No acudo a actos sociales en mi tiempo personal. Me provocan angustia y malestar. Porque la pandemia no ha acabado ni con los egos ni con los protagonismos de los mediocres y yo no voy a actuar de comparsa a nadie que no signifique lo más mínimo en mi vida. No participo ni hago más homenajes a nadie. Hice cientos a lo largo de toda mi trayectoria profesional, muchos de ellos a quien no los merecía y no sólo me he hartado, sino que lo digo abiertamente. No formo parte de causas de nadie, porque cuando yo necesité ser causa, sólo estuvieron a la altura muy pocas personas (a las que yo y solo yo les estaré diciendo siempre lo importantes que han sido para mi, ya que cuando necesité ayuda no tuve ni que pedírsela). Bastantes causas he defendido, durante muchos años, por mor de mi trabajo o mi desempeño profesional, gran parte de ellas mediatizadas o encubridoras de a saber qué oscuros intereses. No me implico en más eventos que aquellos que, de puertas adentro de mi casa, me animen a hacerlo porque, de puertas adentro de mi casa, no sólo me conocen muy bien, sino que son perfectamente conscientes de lo tonto que he sido y de lo poco que les he hecho caso a pesar de que siempre tuvieron razón.

Si, yo creía que la normalidad post pandemia era una 'subnormalidad', pero creo que es una maravillosa y clarificadora normalidad. Pienso incluso que aquella ausencia de contaminación del confinamiento nos ayudó a ver mucho mejor el orbe de nuestras relaciones sociales. Hemos descubierto el valor extraordinario de personas con las que nos hemos podido comunicar mucho mejor, y le hemos hecho una peineta al resto. Nada me produce más placer interno que el devolver una sonrisa y un 'a ver si nos vemos' a quien creo que sabe perfectamente que me importa un pito volverlo a ver, porque se me nota y mucho.

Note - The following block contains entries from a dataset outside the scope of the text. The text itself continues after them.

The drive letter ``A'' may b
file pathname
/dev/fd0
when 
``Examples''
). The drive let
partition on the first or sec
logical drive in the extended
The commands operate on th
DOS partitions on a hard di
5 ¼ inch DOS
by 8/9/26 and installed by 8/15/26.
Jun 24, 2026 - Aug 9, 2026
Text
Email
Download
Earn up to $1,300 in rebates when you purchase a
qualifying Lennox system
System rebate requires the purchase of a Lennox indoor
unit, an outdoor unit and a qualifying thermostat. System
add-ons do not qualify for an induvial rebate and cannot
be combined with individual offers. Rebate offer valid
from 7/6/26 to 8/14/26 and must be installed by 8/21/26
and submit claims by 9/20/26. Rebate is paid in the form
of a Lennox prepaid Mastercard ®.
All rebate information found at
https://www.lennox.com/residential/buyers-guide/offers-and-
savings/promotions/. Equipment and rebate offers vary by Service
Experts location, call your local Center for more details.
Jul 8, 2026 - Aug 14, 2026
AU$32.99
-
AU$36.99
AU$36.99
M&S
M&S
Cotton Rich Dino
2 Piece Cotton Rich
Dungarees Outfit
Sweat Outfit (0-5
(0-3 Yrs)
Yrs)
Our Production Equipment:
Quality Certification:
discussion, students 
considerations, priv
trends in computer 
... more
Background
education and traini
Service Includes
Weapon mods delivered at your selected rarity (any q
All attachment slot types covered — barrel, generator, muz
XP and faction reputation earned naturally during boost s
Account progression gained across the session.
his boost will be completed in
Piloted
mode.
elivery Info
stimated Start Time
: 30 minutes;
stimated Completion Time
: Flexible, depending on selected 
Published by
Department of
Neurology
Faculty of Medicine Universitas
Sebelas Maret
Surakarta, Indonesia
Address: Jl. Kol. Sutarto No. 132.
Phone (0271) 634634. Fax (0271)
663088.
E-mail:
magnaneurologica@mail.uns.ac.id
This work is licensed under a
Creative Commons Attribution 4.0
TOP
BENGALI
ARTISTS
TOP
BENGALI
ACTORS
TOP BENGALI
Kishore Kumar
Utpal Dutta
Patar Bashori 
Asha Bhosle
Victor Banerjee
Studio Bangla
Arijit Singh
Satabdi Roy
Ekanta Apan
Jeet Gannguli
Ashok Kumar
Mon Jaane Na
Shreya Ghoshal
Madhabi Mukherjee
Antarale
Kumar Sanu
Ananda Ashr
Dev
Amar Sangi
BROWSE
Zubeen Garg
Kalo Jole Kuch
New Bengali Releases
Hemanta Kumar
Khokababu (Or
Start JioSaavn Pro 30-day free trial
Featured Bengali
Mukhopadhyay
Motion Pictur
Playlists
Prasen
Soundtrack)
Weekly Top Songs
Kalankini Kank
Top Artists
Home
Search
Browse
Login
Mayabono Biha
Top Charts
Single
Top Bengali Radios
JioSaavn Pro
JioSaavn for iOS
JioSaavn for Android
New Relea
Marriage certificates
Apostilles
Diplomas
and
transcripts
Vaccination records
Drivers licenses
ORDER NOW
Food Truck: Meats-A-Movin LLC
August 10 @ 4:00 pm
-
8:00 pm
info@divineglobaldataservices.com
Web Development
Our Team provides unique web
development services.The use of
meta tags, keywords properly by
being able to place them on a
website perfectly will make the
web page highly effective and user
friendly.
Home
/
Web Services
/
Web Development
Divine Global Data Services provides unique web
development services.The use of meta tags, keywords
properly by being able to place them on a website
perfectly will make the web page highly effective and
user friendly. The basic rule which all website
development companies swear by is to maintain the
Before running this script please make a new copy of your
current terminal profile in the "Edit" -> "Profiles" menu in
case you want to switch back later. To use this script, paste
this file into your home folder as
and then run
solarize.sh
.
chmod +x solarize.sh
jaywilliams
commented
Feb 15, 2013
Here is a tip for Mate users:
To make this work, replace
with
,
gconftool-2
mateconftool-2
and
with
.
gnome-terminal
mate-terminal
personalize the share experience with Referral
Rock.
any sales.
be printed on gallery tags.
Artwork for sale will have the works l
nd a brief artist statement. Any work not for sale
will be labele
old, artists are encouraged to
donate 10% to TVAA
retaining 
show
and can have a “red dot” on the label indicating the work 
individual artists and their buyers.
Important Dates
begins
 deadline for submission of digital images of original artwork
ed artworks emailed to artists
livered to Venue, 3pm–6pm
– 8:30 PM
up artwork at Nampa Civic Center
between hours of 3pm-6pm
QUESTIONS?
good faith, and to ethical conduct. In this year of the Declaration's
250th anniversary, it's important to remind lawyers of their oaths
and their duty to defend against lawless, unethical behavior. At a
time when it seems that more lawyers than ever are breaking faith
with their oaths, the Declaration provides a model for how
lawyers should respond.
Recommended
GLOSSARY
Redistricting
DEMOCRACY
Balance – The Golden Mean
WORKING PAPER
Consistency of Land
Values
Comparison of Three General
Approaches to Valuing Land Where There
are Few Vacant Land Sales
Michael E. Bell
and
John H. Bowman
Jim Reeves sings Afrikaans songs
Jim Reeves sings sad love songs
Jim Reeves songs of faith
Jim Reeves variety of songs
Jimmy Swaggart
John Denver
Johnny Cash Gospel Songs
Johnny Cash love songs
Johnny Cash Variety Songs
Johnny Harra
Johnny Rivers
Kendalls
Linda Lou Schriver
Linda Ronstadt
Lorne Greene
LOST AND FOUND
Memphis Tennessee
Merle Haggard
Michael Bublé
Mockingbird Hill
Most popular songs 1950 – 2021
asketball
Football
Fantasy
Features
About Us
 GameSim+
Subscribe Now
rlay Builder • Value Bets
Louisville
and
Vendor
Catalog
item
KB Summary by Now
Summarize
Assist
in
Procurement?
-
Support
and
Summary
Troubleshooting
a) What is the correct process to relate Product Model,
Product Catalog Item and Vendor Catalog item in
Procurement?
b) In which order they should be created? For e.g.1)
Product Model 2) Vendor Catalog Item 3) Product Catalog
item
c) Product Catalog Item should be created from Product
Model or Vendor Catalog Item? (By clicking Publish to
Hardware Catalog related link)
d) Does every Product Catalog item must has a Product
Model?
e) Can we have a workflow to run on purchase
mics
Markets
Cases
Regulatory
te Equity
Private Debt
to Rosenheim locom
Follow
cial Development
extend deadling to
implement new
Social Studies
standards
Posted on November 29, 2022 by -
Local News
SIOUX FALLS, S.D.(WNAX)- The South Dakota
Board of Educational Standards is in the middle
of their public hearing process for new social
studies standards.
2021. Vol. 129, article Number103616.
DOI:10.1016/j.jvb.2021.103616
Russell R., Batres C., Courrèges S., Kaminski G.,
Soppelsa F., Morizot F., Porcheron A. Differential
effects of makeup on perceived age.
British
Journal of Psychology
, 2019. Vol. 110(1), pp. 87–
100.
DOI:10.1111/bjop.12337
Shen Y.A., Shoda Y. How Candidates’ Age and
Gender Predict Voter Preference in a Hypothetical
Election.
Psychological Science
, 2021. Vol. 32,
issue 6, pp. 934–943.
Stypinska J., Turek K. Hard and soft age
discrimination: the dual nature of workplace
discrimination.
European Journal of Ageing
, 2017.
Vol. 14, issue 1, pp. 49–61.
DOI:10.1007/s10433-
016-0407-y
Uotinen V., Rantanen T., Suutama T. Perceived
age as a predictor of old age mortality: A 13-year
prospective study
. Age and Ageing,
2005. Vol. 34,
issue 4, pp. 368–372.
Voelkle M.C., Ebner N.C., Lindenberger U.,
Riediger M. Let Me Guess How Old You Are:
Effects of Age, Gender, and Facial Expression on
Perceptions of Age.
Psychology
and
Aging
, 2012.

La cercanía de la Navidad me horroriza. No me planteo cuantas falsedades tendré que escuchar en eventos sociales porque no pienso ir a ninguno donde yo tenga la más mínima sospecha de que será un baile de pavos reales. En la tranquilidad y el refugio de mi casa siempre habrá una botella de vino, conversación profunda y sinceridad para quien huya de ese teatro absurdo y sienta, al igual que yo, que estamos huérfanos de compartir desde dentro hacia afuera, en voz tenue y ojos brillantes. ¿Por qué hemos perdido todo esto?

La soledad absoluta es imposible, porque evidentemente somos seres sociales. No voy a ser tan necio de negarlo. Yo prefiero, entonces, hablar de autenticidad. Y en ello estoy. No necesito un falso relumbrón, ser protagonista de nada, estar en todos sitios a la vez como hacen aquellos que nacieron frustrados y que tienen que estar haciéndose notar continuamente (como cantaba Cecilia: ser el niño en el bautizo, la novia en la boda y el muerto en el entierro). Quiero que mi único brillo sea el de la felicidad de sentirme feliz y en paz conmigo mismo y poder regalárselo a unas pocas personas.

Me quedo, pues, con los dedos de las dos manos. En ellos cabe mi mundo, un mundo infinitamente mejor, ese mundo que he descubierto ahora (desgraciadamente a causa de la pandemia) y en el que, con permiso o sin él, me quedo a vivir para siempre por mucho que aún me estoy preguntando: ¿Por qué no lo hice antes?